Yeah, you definitely want your rigs on a separate circuit from any lighting. You might also consider putting your ISP gear, home router, etc. on a APC UPS so they can weather any power outages or breaker trips. :D
 
Yeah, you definitely want your rigs on a separate circuit from any lighting. You might also consider putting your ISP gear, home router, etc. on a APC UPS so they can weather any power outages or breaker trips. :D

That is how I set mine up and works well.

That is a lot of video cards and might pull a few watts...... :p
 
Finally popped that circuit. When I posted earlier I only added a single 6950 and right after it fired up my whole basement went dark.
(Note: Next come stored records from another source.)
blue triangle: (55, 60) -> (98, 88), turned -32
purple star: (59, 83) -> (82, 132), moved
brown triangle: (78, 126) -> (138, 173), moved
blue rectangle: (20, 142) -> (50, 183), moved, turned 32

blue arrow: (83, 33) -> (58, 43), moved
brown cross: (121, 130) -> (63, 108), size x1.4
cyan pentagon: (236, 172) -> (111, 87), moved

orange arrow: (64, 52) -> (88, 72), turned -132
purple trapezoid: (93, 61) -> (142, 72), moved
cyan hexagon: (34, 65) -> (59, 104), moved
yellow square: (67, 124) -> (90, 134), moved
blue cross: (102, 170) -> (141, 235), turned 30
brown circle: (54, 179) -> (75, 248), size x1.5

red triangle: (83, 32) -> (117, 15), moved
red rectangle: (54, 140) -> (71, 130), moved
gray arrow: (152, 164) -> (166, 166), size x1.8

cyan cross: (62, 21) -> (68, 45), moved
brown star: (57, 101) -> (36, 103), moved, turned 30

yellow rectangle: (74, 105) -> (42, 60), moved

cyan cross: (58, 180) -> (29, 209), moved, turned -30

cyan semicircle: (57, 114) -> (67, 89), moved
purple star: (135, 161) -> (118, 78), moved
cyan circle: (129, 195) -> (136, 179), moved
Apparently the lights down there are on that circuit I was using.

I'm scrambling to move stuff around and get back up but 4 6950's, 2 7970's and 4 280x's is too much for a 15A

LOL, I think you need to go back and reread the last two pages of us talking about exactly what you shouldn't have just done! :p

Those 280x cards are power hungry all by themselves.

http://www.techpowerup.com/reviews/Gigabyte/R9_280X_OC/24.html

Showing ~216W a piece as measured from the DC side. Factor in a 90% efficiency on the PSU and it's more like 240W per card from the wall. So just the 4 cards is 960W!

2 7970 are about the same so that's another 480W putting you at your 1440W 24/7 load for a dedicated circuit and not including the rest of the system.

So you should put those 4 6950's onto another circuit and you might not blow it again.
 
LOL, I think you need to go back and reread the last two pages of us talking about exactly what you shouldn't have just done! :p

Those 280x cards are power hungry all by themselves.

http://www.techpowerup.com/reviews/Gigabyte/R9_280X_OC/24.html

Showing ~216W a piece as measured from the DC side. Factor in a 90% efficiency on the PSU and it's more like 240W per card from the wall. So just the 4 cards is 960W!

2 7970 are about the same so that's another 480W putting you at your 1440W 24/7 load for a dedicated circuit and not including the rest of the system.

So you should put those 4 6950's onto another circuit and you might not blow it again.

I moved the 2 280x's and the 2 6950's into the next room which is a 20A circuit. One of the 7970's is now upstairs in my desktop pulling 700k hash while the desktop is usable for a web browser at least. The biggest of the rigs is now just 1 7970 and 2 280x's. In that room with is is a big light that takes 91w but lights things up so nicely but a curly q lightbulb is the other option for light in there. i have another 6950 rig installing windows on that testbench area but I now have systems running with fans pointed on them throughout the house. I have to get a hold of that father in law cause this has to get done.